Obit Magazine: The Murder that Changed the Movies - 50th Anniversary of Pyscho.
”Time magazine lamented ‘one of the messiest, most nauseating murders ever filmed. At close range, the camera watches every twitch, gurgle, convulsion, and hemorrhage ... The nausea never disappears.’” The article includes a Youtube clip. In case you want everpresent nausea.
NY Times: Schnabel’s Polaroids.
First commenter says: ”You can give a monkey a Polaroid camera and the images that are produced can look fantastic. So does a dull and grainy image shot by a monkey make it art?” Same argument was made about regular films, too. I used to have this argument with my assistant, frequently. If a piece is beautiful, does the nature of the artist make it illegitimate? Etcetera. Lively lunch conversations. We never did resolve it - I don’t know that it can be resolved. Art is subjective, so it’s no surprise artists would be too.
That being said, these limited mediums in the hands of famous artists plainly show their creativity is a step above the norm; you begin to recognize the volumes of dreck we suffer through daily. There IS a difference, and it IS important to recognize.
NY Times: Technology Leads More Park Visitors Into Trouble.
”‘Watch Donald get gored,’ she said as her companion hustled toward a grazing one-ton beast for a closer shot with his own camera. Seconds later, as if on cue, the buffalo lowered its head, pawed the ground and charged, injuring, as it turns out, Ms. Hayes.” When I first visited Yellowstone in ‘73, I was watching an elk from a little too close. My sister yelled at me to step back, when an extremely overweight woman suddenly pushed to get by me to take a snap with her little film camera, and almost knocked me into the beast’s feet. The elk (with a towering rack of antlers) spared both of us, but it was damned close to ending badly.

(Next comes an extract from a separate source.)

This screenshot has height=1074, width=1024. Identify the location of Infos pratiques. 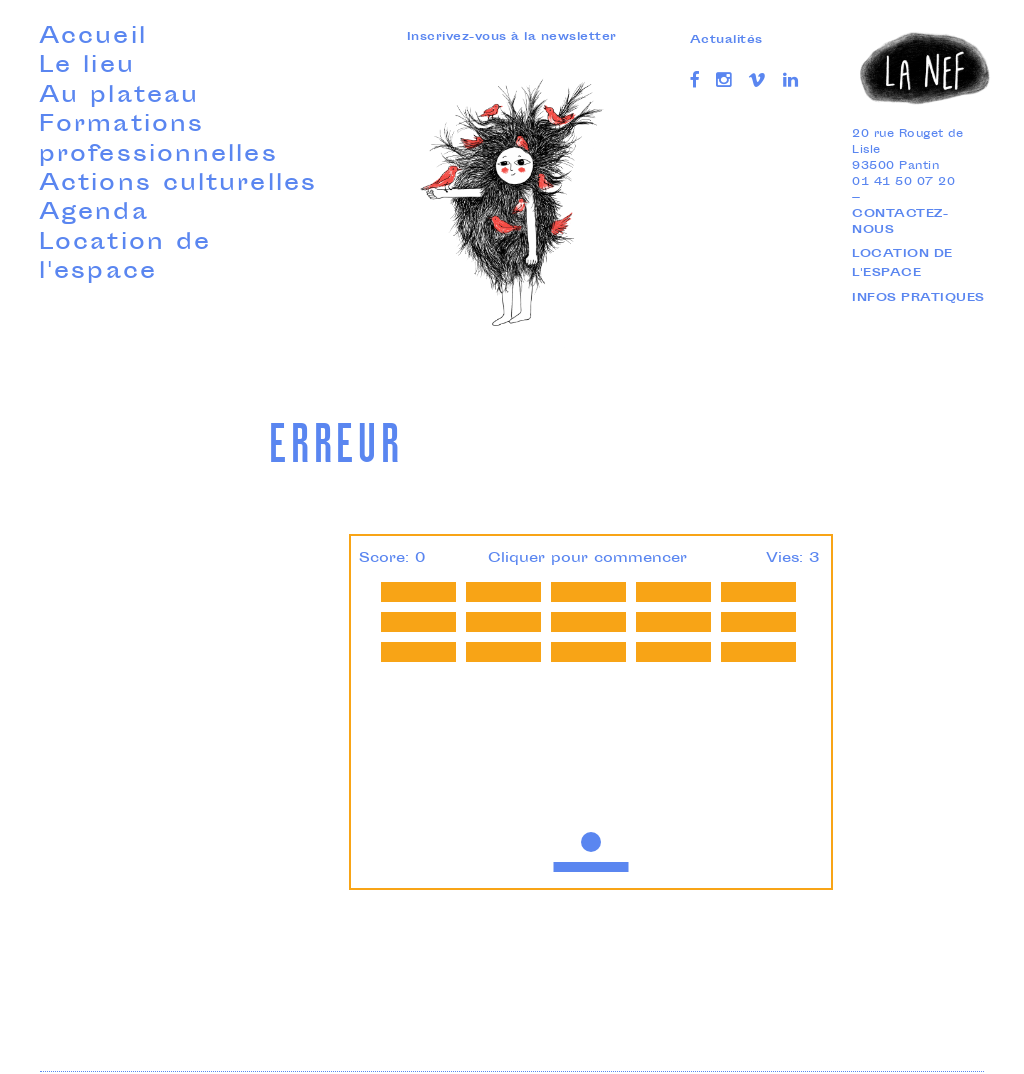 (918, 298).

The woman then waddled back to her vehicle (her husband never got out to look at anything), revved the engine, and took off to the next sightseeing spot on their whirlwind tour of the park.
I don’t think the tech is to blame, in other words. Stupidity goes down to the bone.
NY Times: What ‘Fact-Checking’ Means Online.
”But if the Web has changed what qualifies as fact-checking, has it also changed what qualifies as a fact? I suspect that facts on the Web are now more rhetorical devices than identifiable objects.” Only if we let them. But then, there’s a complicating factor ... see this previous post.
Eurekalert: New study finds new connection between yoga and mood.
They studied group yoga, not solo practice. Bet there’s a difference.
Slate, Book Review Jack London’s many sides emerge in James L. Haley’s Wolf.
”At one point, London says socialism’s strength is that it ‘transcends race prejudice’ — but then that prejudice returns, just as vicious as before. When he visits Hawaii, he is in awe of its native culture, but then demands the United States conquer it just the same.” Color me shocked ... I didn’t realize this about the man. The very first book I ever ‘got into’ as a child, the one that took me from passive reading to involved, connected reading was ”White Fang”. Funnily enough, I never bothered to read “Call of the Wild”, the more popular of his books. Every time I cracked it, it never seemed as interesting as the former.